La capacidad de producción de la mina es de 60 mil toneladas diarias de mineral. El suceso contó con discursos del presidente Rafael Correa y el ministro de Recursos Naturales No Renovables, Wilson Pástor.

El primer mandatario concentró su alocución sobre lo que considera “un falso dilema”, al referir que grupos opuestos al proyecto minero Mirador proponen “un sofisma” y cuya argumentación cae en “simplismos”.

“¿Se puede entender un mundo sin minería?”, preguntó el presidente ecuatoriano, a tiempo que lanzó la propuesta de utilizar los primeros recursos de este contrato en remediar la situación de pobreza de las comunidades aledañas a este proyecto, ubicado en la cordillera del Cóndor, en el cantón El Pangui, de la provincia amazónica Zamora Chinchipe (sur).
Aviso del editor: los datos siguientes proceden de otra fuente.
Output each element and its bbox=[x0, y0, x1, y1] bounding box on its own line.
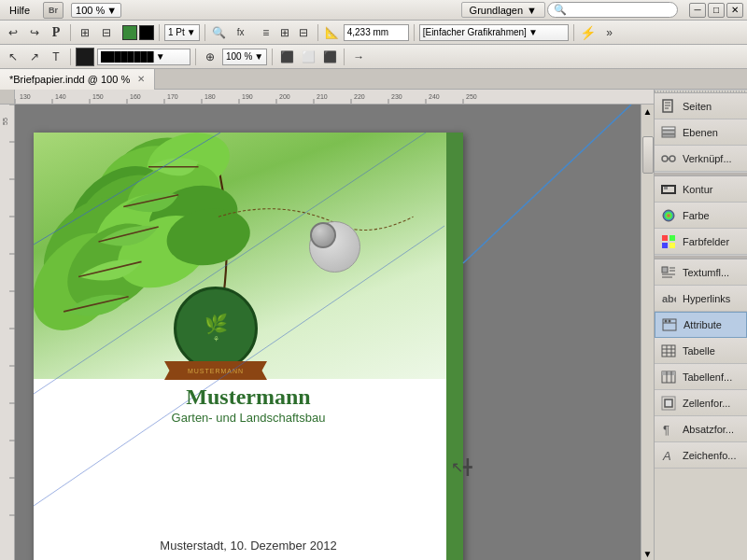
tb-distribute[interactable]: ⊞ bbox=[275, 23, 294, 42]
scroll-down-btn[interactable]: ▼ bbox=[641, 547, 654, 560]
ruler-corner bbox=[0, 90, 15, 105]
cursor-indicator: ↖╋ bbox=[451, 458, 472, 476]
panel-item-zellenfor[interactable]: Zellenfor... bbox=[655, 390, 747, 416]
tb-p-tool[interactable]: P bbox=[47, 23, 65, 42]
svg-rect-66 bbox=[662, 131, 675, 133]
frame-style-select[interactable]: [Einfacher Grafikrahmen] ▼ bbox=[419, 24, 569, 41]
main-area: 130 140 150 160 170 180 190 bbox=[0, 90, 747, 560]
tb2-direct-select[interactable]: ↗ bbox=[25, 48, 44, 66]
panel-item-ebenen[interactable]: Ebenen bbox=[655, 119, 747, 146]
workspace-selector[interactable]: Grundlagen ▼ bbox=[461, 2, 545, 18]
tb-zoom-in[interactable]: 🔍 bbox=[210, 23, 229, 42]
panel-item-verknuepf[interactable]: Verknüpf... bbox=[655, 146, 747, 172]
panel-item-seiten[interactable]: Seiten bbox=[655, 93, 747, 119]
scroll-thumb[interactable] bbox=[642, 136, 654, 174]
logo-banner: MUSTERMANN bbox=[164, 361, 267, 380]
bridge-button[interactable]: Br bbox=[43, 2, 63, 19]
tb2-align-left[interactable]: ⬛ bbox=[277, 48, 296, 66]
tb-extra[interactable]: » bbox=[600, 23, 619, 42]
panel-item-attribute[interactable]: Attribute bbox=[655, 312, 747, 338]
scroll-up-btn[interactable]: ▲ bbox=[641, 105, 654, 118]
seiten-label: Seiten bbox=[683, 101, 712, 112]
panel-item-absatzfor[interactable]: ¶ Absatzfor... bbox=[655, 416, 747, 442]
address-text: Musterstadt, 10. Dezember 2012 bbox=[160, 539, 336, 553]
tb2-arrow[interactable]: → bbox=[349, 48, 368, 66]
dimension-input[interactable]: 4,233 mm bbox=[344, 24, 409, 41]
color-select[interactable]: ████████ ▼ bbox=[97, 49, 190, 65]
color-swatch bbox=[122, 25, 154, 40]
tb-fx[interactable]: fx bbox=[232, 23, 250, 42]
company-name: Mustermann bbox=[186, 385, 310, 410]
vertical-scrollbar[interactable]: ▲ ▼ bbox=[641, 105, 654, 560]
svg-text:160: 160 bbox=[130, 93, 141, 100]
svg-point-68 bbox=[662, 156, 668, 161]
farbfelder-label: Farbfelder bbox=[683, 236, 729, 247]
tab-close-button[interactable]: ✕ bbox=[137, 74, 145, 84]
tb-align[interactable]: ≡ bbox=[257, 23, 275, 42]
verknuepf-label: Verknüpf... bbox=[683, 153, 732, 164]
zoom-selector[interactable]: 100 % ▼ bbox=[71, 3, 121, 18]
ruler-vertical: 55 bbox=[0, 105, 15, 560]
farbe-label: Farbe bbox=[683, 210, 710, 221]
tb2-select[interactable]: ↖ bbox=[4, 48, 22, 66]
stroke-width-select[interactable]: 1 Pt ▼ bbox=[164, 24, 200, 41]
tb-ruler-icon[interactable]: 📐 bbox=[323, 23, 342, 42]
svg-rect-77 bbox=[669, 243, 675, 248]
kontur-icon bbox=[660, 181, 677, 198]
panel-item-zeichenfor[interactable]: A Zeichenfo... bbox=[655, 442, 747, 469]
toolbar-1: ↩ ↪ P ⊞ ⊟ 1 Pt ▼ 🔍 fx ≡ ⊞ ⊟ 📐 4,233 mm [… bbox=[0, 21, 747, 45]
tb2-align-right[interactable]: ⬛ bbox=[320, 48, 339, 66]
absatzfor-icon: ¶ bbox=[660, 421, 677, 438]
svg-text:190: 190 bbox=[242, 93, 253, 100]
tb-lightning[interactable]: ⚡ bbox=[579, 23, 598, 42]
zoom-pct-select[interactable]: 100 % ▼ bbox=[222, 49, 267, 65]
panel-item-farbe[interactable]: Farbe bbox=[655, 203, 747, 229]
inner-circle bbox=[310, 222, 336, 248]
company-subtitle: Garten- und Landschaftsbau bbox=[172, 411, 326, 425]
textumfl-label: Textumfl... bbox=[683, 267, 729, 278]
kontur-label: Kontur bbox=[683, 184, 712, 195]
attribute-icon bbox=[661, 316, 678, 333]
verknuepf-icon bbox=[660, 150, 677, 167]
tb2-zoom[interactable]: ⊕ bbox=[201, 48, 219, 66]
separator bbox=[159, 24, 160, 41]
svg-text:240: 240 bbox=[429, 93, 440, 100]
stroke-color[interactable] bbox=[139, 25, 154, 40]
menu-bar: Hilfe Br 100 % ▼ Grundlagen ▼ 🔍 ─ □ ✕ bbox=[0, 0, 747, 21]
tb-distribute2[interactable]: ⊟ bbox=[294, 23, 313, 42]
svg-text:220: 220 bbox=[354, 93, 365, 100]
tb2-align-center[interactable]: ⬜ bbox=[299, 48, 317, 66]
tb-undo[interactable]: ↩ bbox=[4, 23, 22, 42]
svg-text:230: 230 bbox=[391, 93, 402, 100]
svg-rect-88 bbox=[662, 345, 675, 357]
svg-text:130: 130 bbox=[20, 93, 31, 100]
stroke-swatch-dark[interactable] bbox=[76, 48, 94, 66]
panel-item-textumfl[interactable]: Textumfl... bbox=[655, 259, 747, 286]
svg-text:170: 170 bbox=[167, 93, 178, 100]
panel-item-kontur[interactable]: Kontur bbox=[655, 176, 747, 203]
separator bbox=[414, 24, 415, 41]
svg-text:180: 180 bbox=[204, 93, 216, 100]
canvas-container[interactable]: 🌿 ⚘ MUSTERMANN bbox=[15, 105, 641, 560]
panel-item-hyperlinks[interactable]: abc Hyperlinks bbox=[655, 286, 747, 312]
separator bbox=[70, 49, 71, 65]
close-button[interactable]: ✕ bbox=[726, 3, 743, 18]
fill-color[interactable] bbox=[122, 25, 137, 40]
doc-content: 🌿 ⚘ MUSTERMANN bbox=[34, 133, 463, 560]
tb2-type[interactable]: T bbox=[47, 48, 65, 66]
maximize-button[interactable]: □ bbox=[708, 3, 725, 18]
panel-item-farbfelder[interactable]: Farbfelder bbox=[655, 229, 747, 255]
menu-hilfe[interactable]: Hilfe bbox=[4, 3, 35, 18]
tb-redo[interactable]: ↪ bbox=[25, 23, 44, 42]
document-tab[interactable]: *Briefpapier.indd @ 100 % ✕ bbox=[0, 69, 155, 90]
panel-item-tabelle[interactable]: Tabelle bbox=[655, 338, 747, 364]
tb-snap[interactable]: ⊞ bbox=[76, 23, 94, 42]
logo-tree-icon: 🌿 bbox=[204, 315, 228, 333]
panel-item-tabellenf[interactable]: Tabellenf... bbox=[655, 364, 747, 390]
tb-grid[interactable]: ⊟ bbox=[97, 23, 116, 42]
search-box[interactable]: 🔍 bbox=[547, 2, 678, 18]
separator bbox=[195, 49, 196, 65]
ruler-area: 130 140 150 160 170 180 190 bbox=[0, 90, 654, 105]
minimize-button[interactable]: ─ bbox=[689, 3, 706, 18]
textumfl-icon bbox=[660, 264, 677, 281]
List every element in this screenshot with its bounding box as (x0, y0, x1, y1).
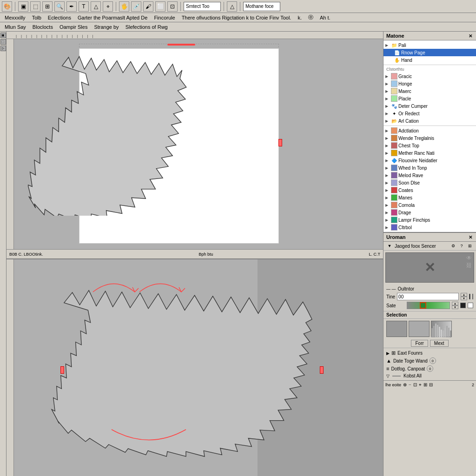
preview-chain-icon[interactable]: ⛓ (466, 262, 472, 269)
menu-k[interactable]: k. (295, 14, 304, 21)
tool-zoom-icon[interactable]: 🔍 (54, 1, 65, 12)
status-icon-3[interactable]: ⊡ (413, 382, 417, 387)
tool-measure-icon[interactable]: ⌖ (103, 1, 113, 12)
tree-gracic[interactable]: ▶ Gracic (383, 73, 476, 80)
tree-adctlation[interactable]: ▶ Adctlation (383, 127, 476, 134)
tool-pen-icon[interactable]: ✒ (66, 1, 77, 12)
tree-lampr[interactable]: ▶ Lampr Finchips (383, 216, 476, 224)
uroman-close-btn[interactable]: ✕ (468, 235, 473, 240)
matiere-close-btn[interactable]: ✕ (468, 33, 473, 39)
menu-strange[interactable]: Strange by (91, 23, 121, 31)
tree-cornola[interactable]: ▶ Cornola (383, 201, 476, 209)
status-icon-4[interactable]: ⌖ (419, 382, 422, 388)
tree-drage[interactable]: ▶ Drage (383, 209, 476, 216)
menu-slefections[interactable]: Slefections of Rwg (123, 23, 171, 31)
thumb-2[interactable] (409, 321, 430, 337)
tree-arl-cation[interactable]: ▶ 📂 Arl Cation (383, 117, 476, 125)
tree-item-rnow-page[interactable]: 📄 Rnow Page (383, 49, 476, 56)
menu-tolb[interactable]: Tolb (29, 14, 44, 21)
tree-deter-cumper[interactable]: ▶ 🐾 Deter Cumper (383, 102, 476, 110)
menu-e[interactable]: ⓔ (305, 13, 316, 22)
uroman-collapse-btn[interactable]: ▼ (386, 243, 393, 249)
sate-handle[interactable] (420, 302, 426, 309)
red-arc-arrows (88, 273, 191, 299)
tree-mether[interactable]: ▶ Mether Ranc Nati (383, 149, 476, 157)
tine-input[interactable] (397, 293, 459, 300)
app-logo-icon[interactable]: 🎨 (2, 1, 12, 12)
menu-garter[interactable]: Garter the Poarmaslt Apted De (75, 14, 150, 21)
status-icon-6[interactable]: ⊟ (429, 382, 433, 387)
tool-paint-icon[interactable]: 🖌 (143, 1, 153, 12)
tree-soon[interactable]: ▶ Soon Dlse (383, 179, 476, 186)
tree-wende[interactable]: ▶ Wende Treglalnis (383, 134, 476, 142)
menu-eclections[interactable]: Eclections (45, 14, 74, 21)
wende-label: Wende Treglalnis (398, 136, 434, 141)
uroman-help-btn[interactable]: ? (458, 243, 465, 249)
status-num: 2 (472, 383, 474, 387)
tool-eyedrop-icon[interactable]: 💉 (131, 1, 141, 12)
sate-row: Sate ▲ ▼ (386, 302, 473, 309)
canvas-work-top[interactable] (14, 39, 383, 249)
tool-eraser-icon[interactable]: ⬜ (155, 1, 165, 12)
tree-item-pali[interactable]: ▶ 📁 Pali (383, 41, 476, 49)
menu-fincorule[interactable]: Fincorule (151, 14, 178, 21)
ored-label: Or Redect (398, 111, 420, 116)
left-tool-2[interactable]: ⬚ (0, 39, 6, 45)
tree-item-hand[interactable]: ✋ Hand (383, 56, 476, 64)
wand-icon: ▲ (386, 358, 391, 364)
tree-whed[interactable]: ▶ Whed In Tonp (383, 164, 476, 172)
tool-move-icon[interactable]: ⬚ (30, 1, 40, 12)
tine-down[interactable]: ▼ (461, 297, 467, 300)
tool-hand-icon[interactable]: 🖐 (119, 1, 129, 12)
tree-honge[interactable]: ▶ Honge (383, 80, 476, 87)
menu-mlun-say[interactable]: Mlun Say (2, 23, 29, 31)
tine-spinner[interactable]: ▲ ▼ (461, 293, 467, 300)
sate-down[interactable]: ▼ (452, 305, 458, 309)
tree-chest-top[interactable]: ▶ Chest Top (383, 142, 476, 149)
menu-bloclocts[interactable]: Bloclocts (30, 23, 56, 31)
tree-placle[interactable]: ▶ Placle (383, 95, 476, 102)
tool-shape-icon[interactable]: △ (91, 1, 101, 12)
status-icon-5[interactable]: ⊞ (423, 382, 427, 387)
maerc-label: Maerc (398, 89, 411, 94)
tree-maerc[interactable]: ▶ Maerc (383, 87, 476, 95)
pali-icon: 📁 (391, 42, 397, 48)
tree-or-redect[interactable]: ▶ ✦ Or Redect (383, 110, 476, 117)
tool-select-icon[interactable]: ▣ (18, 1, 28, 12)
tine-label: Tine (386, 294, 395, 299)
mathere-dropdown[interactable]: Mothane foce (243, 2, 280, 11)
tree-coates[interactable]: ▶ Coates (383, 186, 476, 194)
forr-button[interactable]: Forr (411, 340, 428, 347)
tree-cltrbol[interactable]: ▶ Cltrbol (383, 224, 476, 231)
select-tool-dropdown[interactable]: Srntect Too (184, 2, 221, 11)
status-icon-2: ·· (409, 382, 411, 387)
uroman-settings-btn[interactable]: ⚙ (450, 243, 456, 249)
mext-button[interactable]: Mext (430, 340, 449, 347)
left-tool-1[interactable]: ▣ (0, 33, 6, 38)
3d-icon[interactable]: △ (227, 1, 237, 12)
tool-crop-icon[interactable]: ⊞ (42, 1, 53, 12)
menu-oampir[interactable]: Oampir Sles (57, 23, 91, 31)
left-tool-3[interactable]: ▷ (0, 46, 6, 51)
menu-there[interactable]: There ofivuctions Rigctation k to Croie … (179, 14, 294, 21)
tine-up[interactable]: ▲ (461, 293, 467, 297)
uroman-bottom-tools: ▶ ⊞ Eaxt Founrs ▲ Date Toge Wand 0 ≡ Dot… (383, 348, 476, 380)
thumb-histogram[interactable] (431, 321, 452, 337)
menu-ah[interactable]: Ah t. (317, 14, 333, 21)
tree-melod[interactable]: ▶ Melod Rave (383, 172, 476, 179)
thumb-1[interactable] (386, 321, 407, 337)
tree-flouovire[interactable]: ▶ 🔷 Flouovire Neidatler (383, 157, 476, 164)
uroman-expand-btn[interactable]: ⊞ (467, 243, 473, 249)
tool-clone-icon[interactable]: ⊡ (167, 1, 178, 12)
status-icon-1[interactable]: ⊕ (403, 382, 407, 387)
menu-mexxxilly[interactable]: Mexxxilly (2, 14, 28, 21)
tool-text-icon[interactable]: T (79, 1, 89, 12)
preview-eye-icon[interactable]: 👁 (466, 255, 472, 261)
tree-manes[interactable]: ▶ Manes (383, 194, 476, 201)
svg-rect-10 (450, 331, 451, 337)
mether-arrow: ▶ (385, 151, 390, 155)
sate-gradient-bar[interactable] (407, 302, 450, 309)
canvas-work-bottom[interactable] (14, 259, 258, 476)
sate-up[interactable]: ▲ (452, 302, 458, 305)
sate-spinner[interactable]: ▲ ▼ (452, 302, 458, 309)
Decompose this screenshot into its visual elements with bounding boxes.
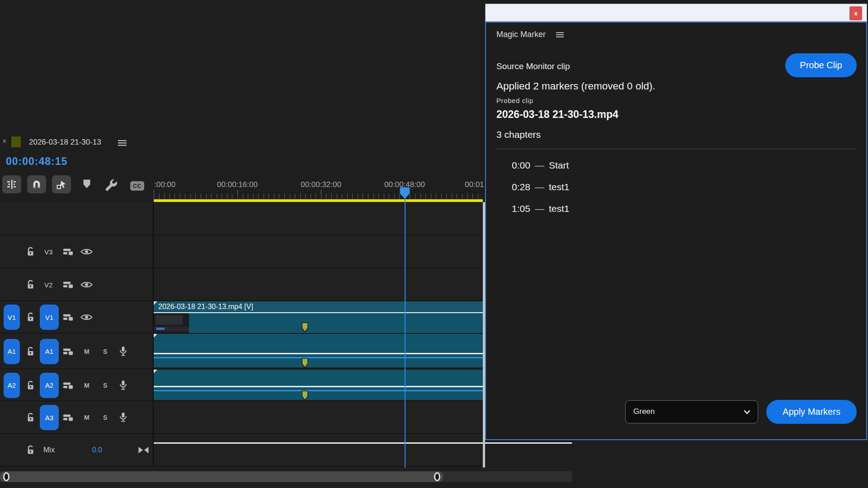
- clip-marker-icon[interactable]: [302, 390, 308, 401]
- chapter-time: 1:05: [512, 203, 530, 214]
- voiceover-mic-icon[interactable]: [119, 413, 127, 423]
- track-target-v3[interactable]: V3: [44, 248, 52, 256]
- track-output-eye-icon[interactable]: [80, 248, 93, 256]
- scrollbar-zoom-handle-left[interactable]: [3, 472, 9, 481]
- track-output-eye-icon[interactable]: [80, 314, 93, 321]
- magnet-icon: [32, 180, 42, 189]
- track-target-v1[interactable]: V1: [40, 305, 59, 330]
- source-patch-a1[interactable]: A1: [4, 339, 20, 364]
- timeline-settings-button[interactable]: [104, 178, 118, 192]
- applied-markers-status: Applied 2 markers (removed 0 old).: [496, 80, 655, 92]
- track-lock-icon[interactable]: [26, 347, 35, 357]
- snap-button[interactable]: [27, 175, 46, 193]
- window-close-button[interactable]: x: [849, 6, 862, 20]
- clip-corner-fold: [154, 301, 157, 305]
- panel-menu-icon[interactable]: [556, 32, 564, 38]
- ruler-label-0: :00:00: [154, 180, 175, 189]
- clip-thumbnail: [154, 313, 189, 333]
- ruler-minor-ticks[interactable]: [154, 194, 483, 199]
- track-row-mix: Mix 0.0: [0, 433, 485, 466]
- track-target-v2[interactable]: V2: [44, 281, 52, 289]
- audio-clip-a1[interactable]: [154, 334, 483, 367]
- probed-clip-label: Probed clip: [496, 97, 533, 104]
- sync-lock-icon[interactable]: [63, 348, 74, 355]
- sync-lock-icon[interactable]: [63, 248, 74, 255]
- chapter-name: Start: [549, 160, 569, 170]
- playhead-timecode[interactable]: 00:00:48:15: [6, 155, 67, 168]
- chapter-list-item: 0:28—test1: [512, 182, 569, 192]
- sequence-tab-close-icon[interactable]: ×: [2, 137, 6, 145]
- captions-button[interactable]: CC: [130, 181, 144, 191]
- timeline-horizontal-scrollbar-thumb[interactable]: [0, 471, 443, 482]
- scrollbar-zoom-handle-right[interactable]: [434, 472, 440, 481]
- chapter-list-item: 1:05—test1: [512, 203, 569, 214]
- audio-clip-a2[interactable]: [154, 370, 483, 400]
- chapter-count: 3 chapters: [496, 129, 541, 140]
- track-target-a1[interactable]: A1: [40, 339, 59, 364]
- solo-button[interactable]: S: [103, 414, 107, 421]
- track-lock-icon[interactable]: [26, 280, 35, 290]
- sequence-color-swatch: [11, 136, 21, 147]
- waveform-divider-line: [154, 353, 483, 354]
- apply-markers-button[interactable]: Apply Markers: [766, 400, 857, 424]
- magic-marker-panel: Magic Marker Source Monitor clip Probe C…: [485, 22, 867, 440]
- sync-lock-icon[interactable]: [63, 382, 74, 389]
- sync-lock-icon[interactable]: [63, 314, 74, 321]
- video-clip-v1[interactable]: 2026-03-18 21-30-13.mp4 [V]: [154, 301, 483, 333]
- linked-selection-icon: [57, 180, 66, 189]
- keyframe-nav-icon[interactable]: [138, 446, 149, 453]
- playhead-handle[interactable]: [400, 187, 410, 199]
- panel-title: Magic Marker: [496, 30, 546, 39]
- sync-lock-icon[interactable]: [63, 414, 74, 421]
- chapter-list-item: 0:00—Start: [512, 160, 569, 171]
- chevron-down-icon: [744, 410, 750, 414]
- ruler-label-4: 00:01: [465, 180, 485, 189]
- mute-button[interactable]: M: [84, 348, 90, 355]
- clip-marker-icon[interactable]: [302, 322, 308, 333]
- marker-icon: [83, 179, 91, 189]
- panel-divider: [496, 149, 857, 149]
- voiceover-mic-icon[interactable]: [119, 380, 127, 390]
- marker-color-select[interactable]: Green: [625, 400, 758, 423]
- volume-rubber-band[interactable]: [154, 357, 483, 358]
- solo-button[interactable]: S: [103, 348, 107, 355]
- track-row-v3: V3: [0, 235, 485, 268]
- mix-gain-value[interactable]: 0.0: [86, 446, 108, 454]
- track-lock-icon[interactable]: [26, 445, 35, 455]
- track-target-a3[interactable]: A3: [40, 405, 59, 430]
- playhead-line[interactable]: [405, 188, 406, 468]
- sequence-tab-label[interactable]: 2026-03-18 21-30-13: [29, 138, 101, 147]
- track-lock-icon[interactable]: [26, 413, 35, 422]
- mute-button[interactable]: M: [84, 382, 90, 389]
- chapter-separator: —: [535, 203, 544, 214]
- nest-icon: [7, 180, 17, 189]
- track-lock-icon[interactable]: [26, 380, 35, 390]
- track-lock-icon[interactable]: [26, 247, 35, 257]
- track-target-a2[interactable]: A2: [40, 373, 59, 398]
- clip-title-strip: 2026-03-18 21-30-13.mp4 [V]: [154, 301, 483, 313]
- voiceover-mic-icon[interactable]: [119, 346, 127, 357]
- volume-rubber-band[interactable]: [154, 390, 483, 391]
- mute-button[interactable]: M: [84, 414, 90, 421]
- source-patch-v1[interactable]: V1: [4, 305, 20, 330]
- clip-marker-icon[interactable]: [302, 358, 308, 368]
- nest-sequences-button[interactable]: [2, 175, 21, 193]
- wrench-icon: [104, 178, 118, 192]
- add-marker-button[interactable]: [83, 179, 91, 189]
- master-audio-line: [154, 442, 572, 444]
- solo-button[interactable]: S: [103, 382, 107, 389]
- track-lock-icon[interactable]: [26, 312, 35, 322]
- source-patch-a2[interactable]: A2: [4, 373, 20, 398]
- sequence-tab-menu-icon[interactable]: [118, 140, 127, 146]
- premiere-workspace: × 2026-03-18 21-30-13 00:00:48:15 CC :00…: [0, 0, 868, 488]
- track-output-eye-icon[interactable]: [80, 281, 93, 289]
- magic-marker-window: x Magic Marker Source Monitor clip Probe…: [485, 4, 867, 440]
- chapter-time: 0:00: [512, 160, 530, 170]
- sync-lock-icon[interactable]: [63, 281, 74, 288]
- chapter-separator: —: [535, 160, 544, 170]
- chapter-name: test1: [549, 203, 570, 214]
- chapter-separator: —: [535, 182, 544, 192]
- probe-clip-button[interactable]: Probe Clip: [785, 53, 857, 77]
- window-titlebar[interactable]: x: [485, 4, 867, 22]
- linked-selection-button[interactable]: [52, 175, 71, 193]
Por su parte, el ministro Wilson Pástor repasó sobre las condiciones técnicas del contrato suscrito, que según dijo, ha creado un negocio cuyo valor no será menor a US$20 mil millones, de los cuales la mitad amortizarán los costos operativos y la inversión.

Las regalías para el Estado se calculan en US$5.400 millones y para la empresa US$5.000 millones, enfatizó el funcionario de Recursos No Renovables.

Además, dijo que de los US$5.400 millones que espera obtener el Estado, US$900 millones serán usados para las comunidades aledañas al proyecto, también estas recibirán el 12% de las utilidades de la empresa Ecuacorriente, es decir unos US$600 millones adicionales, durante los 25 años de vigencia del contrato.